Mobile VAS is dead, long live Mobile Innovation

Mohammad Chowdhury
Updated: Jun 5, 2013 08:45:26 AM UTC

I have been saying on occasion for the two years I have been living here that India can't innovate.  My theory that India's telecom industry can process-replicate but not service-innovate has made me as unpopular as when I’d predicted India would lose 4-0 in the cricket Tests in England last summer.

Obsessed by minutes of use, price tinkering, packaging and bundling, Indian telecoms has hardly come up with a proper new service innovation for ages.  It isn’t the same at the back-end.  Due to network engineering innovation, Indian telcos run the city of Mumbai on 1/7 the spectrum of London, and due to innovative customer analytics, they slice and dice the 900m+ user base like a master chef chopping onions.  But when it comes to services, the nearest we get to innovation is a handful of agricultural services which enable farmers to gather up-to-date market prices: a once interesting example which has now become a developing country telecom cliché.

In fact many of the value-added services, or VAS, of yore are now in terminal decline.
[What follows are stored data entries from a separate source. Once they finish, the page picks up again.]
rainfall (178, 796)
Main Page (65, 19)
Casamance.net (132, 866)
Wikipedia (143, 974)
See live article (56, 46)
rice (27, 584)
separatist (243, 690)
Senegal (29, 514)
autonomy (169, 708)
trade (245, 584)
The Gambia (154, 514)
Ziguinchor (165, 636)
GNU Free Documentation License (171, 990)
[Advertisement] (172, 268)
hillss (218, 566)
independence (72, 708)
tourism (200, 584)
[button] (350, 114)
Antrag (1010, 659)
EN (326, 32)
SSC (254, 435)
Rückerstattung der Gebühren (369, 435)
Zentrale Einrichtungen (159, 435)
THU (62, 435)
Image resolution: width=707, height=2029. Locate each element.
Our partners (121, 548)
The days of "ABC services" are over as more people interested in Astrology, Bolloywood and Cricket go and get their information or entertainment directly from the mobile internet, and fewer rely on VAS platforms and mobile operator portals.  So whatever modest service innovation there was in Indian telecom, is also in decline.
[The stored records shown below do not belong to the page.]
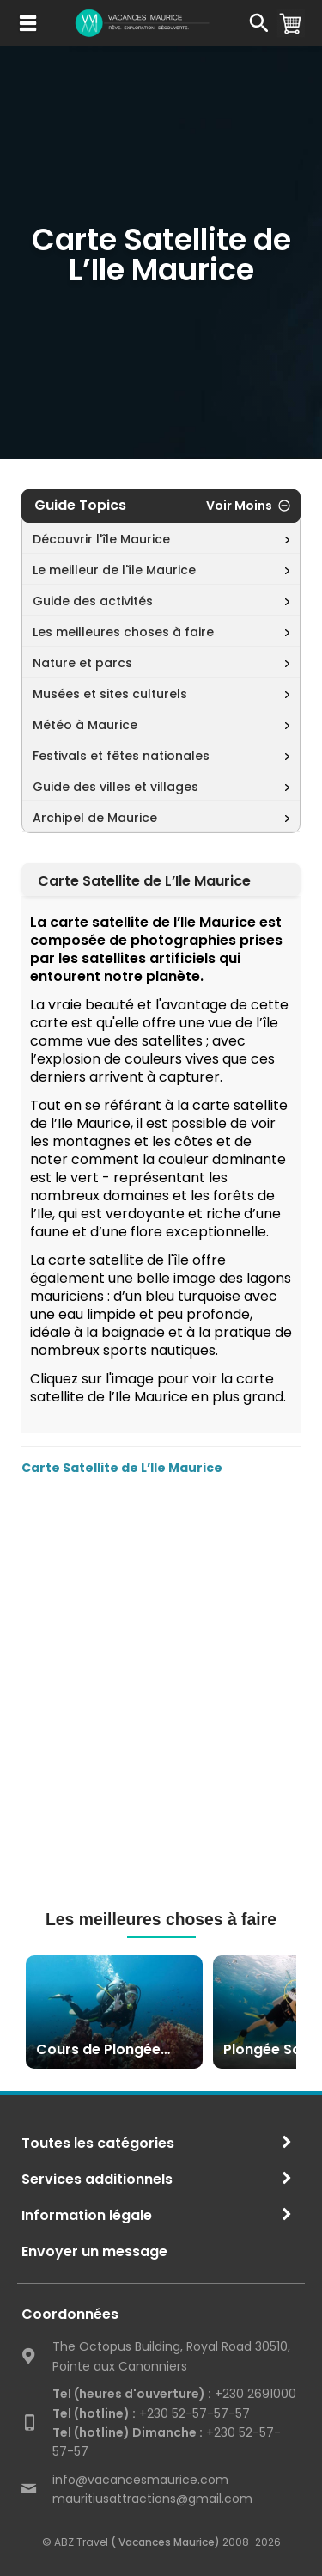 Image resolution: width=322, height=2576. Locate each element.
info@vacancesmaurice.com (140, 2479)
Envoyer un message (94, 2251)
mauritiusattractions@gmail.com (152, 2498)
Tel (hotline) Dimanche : (127, 2432)
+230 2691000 (174, 2393)
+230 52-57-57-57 (151, 2413) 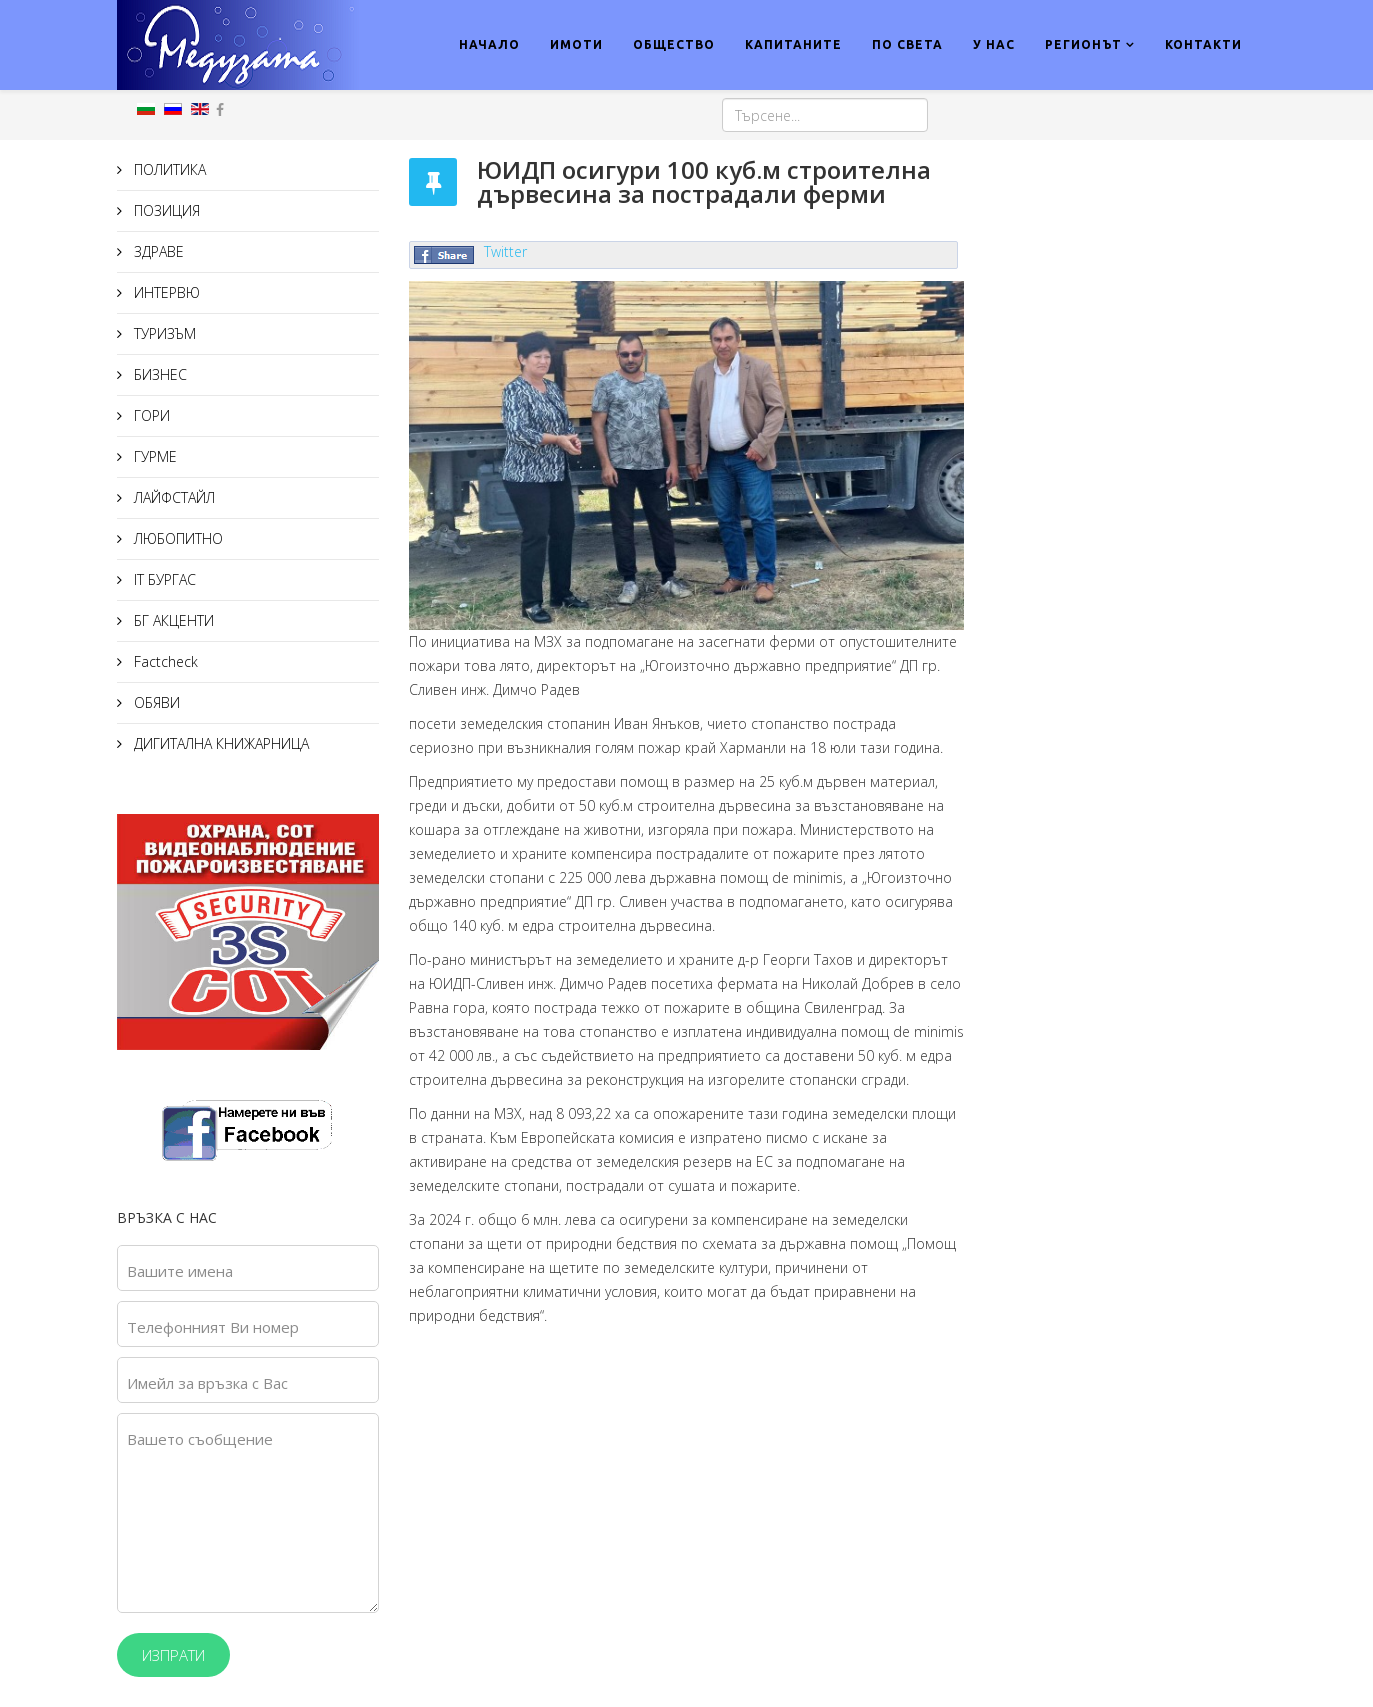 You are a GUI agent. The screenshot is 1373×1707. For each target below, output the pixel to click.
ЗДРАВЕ (157, 251)
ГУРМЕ (153, 456)
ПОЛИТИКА (168, 169)
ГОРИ (150, 415)
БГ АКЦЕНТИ (172, 620)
Going by the strength of this year’s mBillionth awards entries, I may soon be proved wrong about India not being able to innovate.  Locked away for two days in a far-flung stately home in UP (West), I recently scived off work (ssh!) to fulfil my “jury service” commitment for the mBillionth awards (  16 of South Asia’s finest industry thinkers, researchers, journalists, and innovators (plus me), spent days, nights and countless cups of masala tea debating the merits of 155 nominations for the now famous innovation awards.

The nominations are spread across 12 “m” categories which include mGovernance, mHealth, mEducation and mTravel and Tourism.  We argued for hours into the night scoring the entries, sweating it out in the grand but dusty hall of a stout family fort built over a hundred years’ ago, with an a/c which could never cool quickly enough to neutralise the heat from the sultry sunshine streaming in from outside.  The Maharajah's living room featured no less than 19 tiger heads, an awful spectacle, given that only some 40 Royal Bengal Tigers survive in the Sundarbans today.  I digress.

There were many businesses that opened my eyes, including:

  • A mobile-enabled taxi booking service that allows the user to see on a Google map on their handset where the cab is as it approaches;
  • A mobile application that allows property agents to see an aggregated view of bottom-of-pyramid housing stock availability in city slums;
  • A mobile news portal that aggregates the best of Bengali daily content across West Bengal and Bangladesh;
  • A personal financial planner enabled on your mobile available in Telugu;
  • A mobile-enabled supply chain integration package for tea growers in South India
  • A simple app which enables parents to monitor whether their child reached school safely on the school bus.

Many nominations addressed hyper-localised user needs in state languages, illustrating the growing maturity of mobile data services in India, and suggesting that the advent of localised mobile data services may finally be on its way.

But how many of the winners of the mBillionth awards are going to survive?  Will mobile internet innovation really take off in India?  Some say that mobile startups are becoming "atomic" to the point of ridiculousness. For instance, an app that tells you that you are five minutes late for a meeting recently picked up $6 million in venture funding -

It is difficult to say for all, but certainly some of the mBillionth entries will be successful businesses which scale more and go international.  And there are others which are not out to conquer the world or make their founders rich quick, but rather to make important (even if localised) points, such as the mGovernance entries which provide voice platforms for people to complain to politicians for lack of water or corruption in the transport department.  The jury had a lot of time for these entries, the ones that are using mobile to bind communities together and make our society stronger.

The thoughts and opinions shared here are of the author.